Traffic KPI for business-as-usual scenario (blue), Scenario 1 (red), Scenario 2 (pink)

Compared to Scenario 1 (red line in Fig. 8), which resembles the basic scenario (blue line), Scenario 2 has the most severe effects on the road network, and since there is no subway, the effects do not concern only private transportation but public transportation as well. To illustrate the effect on buses, Fig. 9 below maps the service level of buses for the three scenarios.

Fig. 9
figure 9

Public transport service-level KPI for business-as-usual scenario (blue), Scenario 1 (red), Scenario 2 (pink)

The basic scenario (blue line) and Scenario 1 (red line) have similar results, with the service level being at its lowest during the peak of travel demand. Variations between the two results can be attributed to the slightly longer travel times that are observed in Scenario 1. However, in Scenario 2 the service level reaches the lowest point (for all three scenarios) and does not rebound to normal values during the remaining of the simulation time.

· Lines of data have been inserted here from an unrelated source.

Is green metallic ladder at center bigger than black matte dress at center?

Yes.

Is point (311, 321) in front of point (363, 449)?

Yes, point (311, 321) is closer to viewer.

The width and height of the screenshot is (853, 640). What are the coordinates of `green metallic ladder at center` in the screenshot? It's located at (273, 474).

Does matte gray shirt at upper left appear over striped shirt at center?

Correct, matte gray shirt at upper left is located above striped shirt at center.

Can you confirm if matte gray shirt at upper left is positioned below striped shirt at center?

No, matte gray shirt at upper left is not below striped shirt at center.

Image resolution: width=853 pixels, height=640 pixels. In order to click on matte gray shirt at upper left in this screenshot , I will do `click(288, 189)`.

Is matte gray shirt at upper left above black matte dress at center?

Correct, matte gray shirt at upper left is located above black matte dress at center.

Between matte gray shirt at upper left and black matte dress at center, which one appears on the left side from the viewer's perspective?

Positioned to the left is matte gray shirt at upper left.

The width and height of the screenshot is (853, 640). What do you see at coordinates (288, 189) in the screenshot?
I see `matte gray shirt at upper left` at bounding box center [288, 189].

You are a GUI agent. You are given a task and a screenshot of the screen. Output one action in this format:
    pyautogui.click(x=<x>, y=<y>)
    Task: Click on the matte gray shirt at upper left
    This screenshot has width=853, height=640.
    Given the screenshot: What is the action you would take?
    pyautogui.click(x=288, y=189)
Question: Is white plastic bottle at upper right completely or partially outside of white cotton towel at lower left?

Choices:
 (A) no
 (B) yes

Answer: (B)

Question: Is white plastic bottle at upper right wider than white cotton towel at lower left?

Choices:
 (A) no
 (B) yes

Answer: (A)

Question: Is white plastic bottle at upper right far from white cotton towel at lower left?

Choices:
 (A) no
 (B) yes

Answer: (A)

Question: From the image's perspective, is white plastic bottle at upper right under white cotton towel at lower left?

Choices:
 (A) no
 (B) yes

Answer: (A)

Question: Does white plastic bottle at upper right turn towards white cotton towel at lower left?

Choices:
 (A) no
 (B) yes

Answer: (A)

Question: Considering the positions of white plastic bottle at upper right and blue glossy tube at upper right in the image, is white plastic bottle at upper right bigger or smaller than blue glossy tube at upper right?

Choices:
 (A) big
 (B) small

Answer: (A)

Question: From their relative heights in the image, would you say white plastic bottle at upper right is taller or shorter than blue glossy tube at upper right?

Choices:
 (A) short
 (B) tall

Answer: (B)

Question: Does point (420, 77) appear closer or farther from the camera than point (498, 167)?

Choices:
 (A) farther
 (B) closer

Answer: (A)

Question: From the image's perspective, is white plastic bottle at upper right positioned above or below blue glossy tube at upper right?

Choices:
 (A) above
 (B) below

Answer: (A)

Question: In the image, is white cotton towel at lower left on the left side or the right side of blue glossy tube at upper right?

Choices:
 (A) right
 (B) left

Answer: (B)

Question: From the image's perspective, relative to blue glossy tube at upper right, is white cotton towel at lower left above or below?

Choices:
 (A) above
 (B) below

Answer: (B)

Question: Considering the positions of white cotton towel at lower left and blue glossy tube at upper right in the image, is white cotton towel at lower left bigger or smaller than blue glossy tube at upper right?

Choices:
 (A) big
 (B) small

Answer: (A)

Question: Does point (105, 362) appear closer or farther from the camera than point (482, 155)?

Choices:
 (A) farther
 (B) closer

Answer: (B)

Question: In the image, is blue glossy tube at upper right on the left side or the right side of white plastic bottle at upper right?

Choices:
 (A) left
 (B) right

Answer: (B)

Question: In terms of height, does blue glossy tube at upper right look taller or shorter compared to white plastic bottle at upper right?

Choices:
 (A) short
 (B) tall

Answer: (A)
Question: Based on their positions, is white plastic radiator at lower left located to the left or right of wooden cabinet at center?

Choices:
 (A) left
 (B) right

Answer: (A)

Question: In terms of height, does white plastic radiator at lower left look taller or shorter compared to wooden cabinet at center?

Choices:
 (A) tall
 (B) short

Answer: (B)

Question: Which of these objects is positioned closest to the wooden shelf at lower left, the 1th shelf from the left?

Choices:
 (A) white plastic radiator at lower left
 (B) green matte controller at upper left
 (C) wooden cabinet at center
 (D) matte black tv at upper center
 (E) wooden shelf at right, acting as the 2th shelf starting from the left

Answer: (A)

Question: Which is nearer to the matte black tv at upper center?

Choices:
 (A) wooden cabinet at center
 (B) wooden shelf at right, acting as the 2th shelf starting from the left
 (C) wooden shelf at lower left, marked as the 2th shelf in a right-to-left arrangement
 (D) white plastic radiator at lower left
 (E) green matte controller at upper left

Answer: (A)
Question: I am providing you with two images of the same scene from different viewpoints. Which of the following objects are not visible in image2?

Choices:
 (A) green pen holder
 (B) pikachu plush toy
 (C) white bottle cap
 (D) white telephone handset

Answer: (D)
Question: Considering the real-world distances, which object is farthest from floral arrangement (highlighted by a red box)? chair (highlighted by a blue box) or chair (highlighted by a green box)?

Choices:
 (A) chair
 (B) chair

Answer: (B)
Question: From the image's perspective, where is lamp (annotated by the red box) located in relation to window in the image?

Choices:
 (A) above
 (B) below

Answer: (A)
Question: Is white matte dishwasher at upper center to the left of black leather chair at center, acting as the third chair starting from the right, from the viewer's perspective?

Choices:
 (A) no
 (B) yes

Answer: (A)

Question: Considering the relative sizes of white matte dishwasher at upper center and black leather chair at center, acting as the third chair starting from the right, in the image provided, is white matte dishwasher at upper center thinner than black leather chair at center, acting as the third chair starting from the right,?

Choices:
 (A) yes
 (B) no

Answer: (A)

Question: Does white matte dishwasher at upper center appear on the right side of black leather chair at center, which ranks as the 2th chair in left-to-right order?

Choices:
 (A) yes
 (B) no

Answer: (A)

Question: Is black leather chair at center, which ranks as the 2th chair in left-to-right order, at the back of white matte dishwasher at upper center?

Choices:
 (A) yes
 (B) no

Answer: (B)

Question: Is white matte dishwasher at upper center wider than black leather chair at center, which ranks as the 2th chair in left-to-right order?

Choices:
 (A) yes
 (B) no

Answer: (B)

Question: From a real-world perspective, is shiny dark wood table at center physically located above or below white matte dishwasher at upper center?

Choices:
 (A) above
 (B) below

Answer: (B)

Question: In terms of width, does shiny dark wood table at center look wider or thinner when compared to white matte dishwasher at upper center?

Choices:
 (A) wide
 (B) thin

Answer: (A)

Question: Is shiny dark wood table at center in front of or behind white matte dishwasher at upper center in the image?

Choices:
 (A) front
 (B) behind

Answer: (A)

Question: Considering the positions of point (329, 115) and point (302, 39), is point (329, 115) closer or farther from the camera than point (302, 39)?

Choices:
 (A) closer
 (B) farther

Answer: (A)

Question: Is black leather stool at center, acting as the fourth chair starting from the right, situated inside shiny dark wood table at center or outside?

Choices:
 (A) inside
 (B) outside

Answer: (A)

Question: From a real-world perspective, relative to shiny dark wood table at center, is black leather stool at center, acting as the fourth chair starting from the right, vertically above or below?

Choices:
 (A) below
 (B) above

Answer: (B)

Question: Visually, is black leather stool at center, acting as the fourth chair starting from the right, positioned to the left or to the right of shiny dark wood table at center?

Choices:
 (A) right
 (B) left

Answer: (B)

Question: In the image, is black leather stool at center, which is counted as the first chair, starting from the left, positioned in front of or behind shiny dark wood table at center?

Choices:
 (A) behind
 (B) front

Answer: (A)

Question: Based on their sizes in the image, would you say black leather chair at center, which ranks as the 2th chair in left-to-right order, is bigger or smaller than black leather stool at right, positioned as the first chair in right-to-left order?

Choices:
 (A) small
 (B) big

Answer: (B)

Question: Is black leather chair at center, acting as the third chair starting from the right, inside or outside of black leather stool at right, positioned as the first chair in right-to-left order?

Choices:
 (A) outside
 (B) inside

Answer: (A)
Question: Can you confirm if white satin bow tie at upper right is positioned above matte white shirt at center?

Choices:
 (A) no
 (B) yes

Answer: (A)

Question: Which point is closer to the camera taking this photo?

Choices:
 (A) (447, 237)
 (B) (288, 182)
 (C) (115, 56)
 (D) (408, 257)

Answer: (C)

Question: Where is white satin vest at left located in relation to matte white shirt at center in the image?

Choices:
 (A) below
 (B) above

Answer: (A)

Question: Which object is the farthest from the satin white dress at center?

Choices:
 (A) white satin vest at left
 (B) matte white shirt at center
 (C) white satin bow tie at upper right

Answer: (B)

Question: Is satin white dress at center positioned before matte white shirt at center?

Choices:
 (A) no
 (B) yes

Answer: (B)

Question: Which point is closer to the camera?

In conclusion, for both scenarios the most interesting results stem from the delay between the rain and the manifestation of the effects on the transportation network. Due to the slow descent of the water levels, the effects take time to manifest and to fade out completely. Comparing it with the real situation that occurred in Thessaloniki in 2018, the model reproduces the situation in the roads of the city center; despite the decrease in the amount of rain, the traffic conditions were not improving with time (Fig. 10).Footnote 1

Fig. 10
figure 10

How the flooding was captured by real-time data

4 Conclusions

Floods in urban environments are becoming increasingly common phenomena around the world every year. Their consequences on the transportation sector can be severe and last for days, with the potential to create domino effects to other sectors and even lead to human losses. As a result, policy makers need to integrate their decision-making process regarding the transportation sector in a crisis management framework. This shift will assist them in reaching effective decisions before, during, and after a crisis (flood).

The purpose of this paper was to assist policy makers by proposing a simulation model that can act as a decision support tool and provide insights on the monitoring of the transportation sector during a flood. The model uses data from a fleet of taxis in Thessaloniki, Greece, as input and captures the dynamics of passenger movement in an internal way.

The model was tested for two different scenarios that simulate different types of rain. The results indicate that the consequences can be seen long after the rain has stopped and can last for long periods resulting in a transportation system with extremely low level of service and in a state of disequilibrium.

Future directions of the current research include the studying of the effects to other zones of the simulated city, how the effects can move from one zone to another, etc., in other words, increasing the robustness of spatial dimension of the model. Furthermore, potential policies and countermeasures can be tested in the model and provide insights on which work (along with where in the city they work better) and which produce counter-intuitive results. Finally, a user interface and more interactive and intuitive graphical results would increase the communication value of the model and allow it to be used by non-experts. Finally, validation and verification efforts will continue to be indispensable parts of any direction that the model will follow.